Figure 10. Automation- and miniaturization-friendly SSmRNA LR workflow comparison. Comparable gene and transcript detection between full-length manual library prep 8X miniaturization (Panel A). Table showing the mean and median sizes of reads between the manual and mosquito automation methods (Panel B).
Conclusions
This tech note demonstrated the SMART-Seq mRNA LR kit’s ability to:
Enable full-length transcriptome analysis from low-input samples using LR sequencing (Figure 2)
Generate LR sequencing libraries with broad size distribution and read lengths from low inputs (Figure 2)
Deliver excellent sensitivity and reproducibility and generate libraries of transcripts with uniform gene-body coverage (Figure 3)
Detect complete, full-length transcripts (up to 8 kb) with accurate strand orientation (Figures 4, 5, and 6)
Quantify transcripts accurately (Figure 7)
Demonstrate excellent performance from single-cell inputs (Figure 8)
Detect gene fusions (Figure 9)
Automate or miniaturize workflows (Figure 10)
These data showcase the reliability, reproducibility, sensitivity, and adaptability of the SSmRNA LR kits, giving users the confidence to generate full-length cDNA libraries with sample barcoding to enable long-read RNA-seq from as little as 10 pg inputs or single cells. This technology also enables the detection of isoforms up to 8 kb, determination of strand orientation, accurate measurement of transcript expression, and identification of gene fusions. It is also compatible with direct cell inputs, and the robust workflow supports automation and miniaturization for efficient, scalable, and cost-effective processing.
Methods
First-strand cDNA synthesis is primed by the SMART-Seq LR Primer and performed by a Moloney murine leukemia virus (MMLV)-derived reverse transcriptase (RT). Upon reaching the 5’ end of each mRNA molecule, the RT adds non-templated nucleotides to the first-strand cDNA facilitating hybridization with a template-switching oligonucleotide (TSO). In the template-switching step, the RT uses the remainder of the SMART-Seq LR TSO as a template for the incorporation of an additional sequence on the end of the first-strand cDNA. The first-strand cDNA is then barcoded and amplified by the first round of PCR (PCR1); after clean-up of the PCR1 product, a second round of PCR enriches barcoded fragments.
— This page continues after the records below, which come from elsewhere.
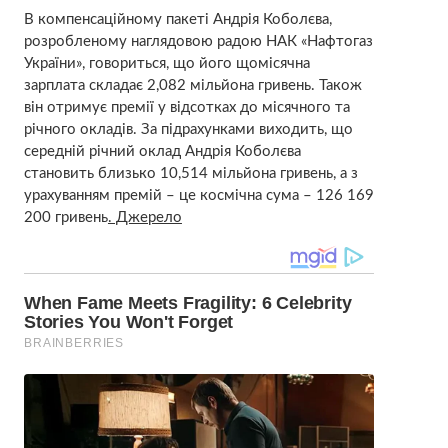
В компенсаційному пакеті Андрія Коболєва,
розробленому наглядовою радою НАК «Нафтогаз
України», говориться, що його щомісячна
зарплата складає 2,082 мільйона гривень. Також
він отримує премії у відсотках до місячного та
річного окладів. За підрахунками виходить, що
середній річний оклад Андрія Коболєва
становить близько 10,514 мільйона гривень, а з
урахуванням премій – це космічна сума – 126 169
200 гривень
. Джерело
Samples are pooled and end-prepped, and sequencing adapters are ligated using the Ligation Sequencing Kit V14 (Oxford Nanopore Technologies or ONT). The SMART-Seq Library Prep Kit is used to generate sequencing-ready libraries. After sequencing, samples are basecalled and demultiplexed using Guppy (ONT). Downstream analysis is performed using minimap2 (Github), SAMtools, and Salmon.